* [What you will do]: Using the records that follow, tally the lines containing the word "Макс" and state only the count.
** Opening Given records block **
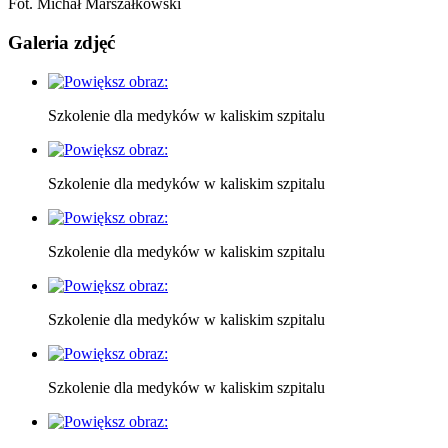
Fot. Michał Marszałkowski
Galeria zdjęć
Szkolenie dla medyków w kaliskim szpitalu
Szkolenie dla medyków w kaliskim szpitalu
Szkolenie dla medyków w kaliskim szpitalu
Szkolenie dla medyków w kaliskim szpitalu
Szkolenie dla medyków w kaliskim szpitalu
** Closing Given records block **
** Opening Given records block **
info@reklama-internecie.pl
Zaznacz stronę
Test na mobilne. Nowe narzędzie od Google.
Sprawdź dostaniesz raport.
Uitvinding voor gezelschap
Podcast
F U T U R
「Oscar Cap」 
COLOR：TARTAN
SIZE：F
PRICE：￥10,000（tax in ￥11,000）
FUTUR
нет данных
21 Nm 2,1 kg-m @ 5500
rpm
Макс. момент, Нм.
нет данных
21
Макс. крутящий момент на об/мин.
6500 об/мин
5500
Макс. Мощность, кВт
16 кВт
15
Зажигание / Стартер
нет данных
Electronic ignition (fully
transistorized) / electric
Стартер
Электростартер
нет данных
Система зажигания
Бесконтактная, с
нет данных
** Closing Given records block **
* [Response to this exercise]: 3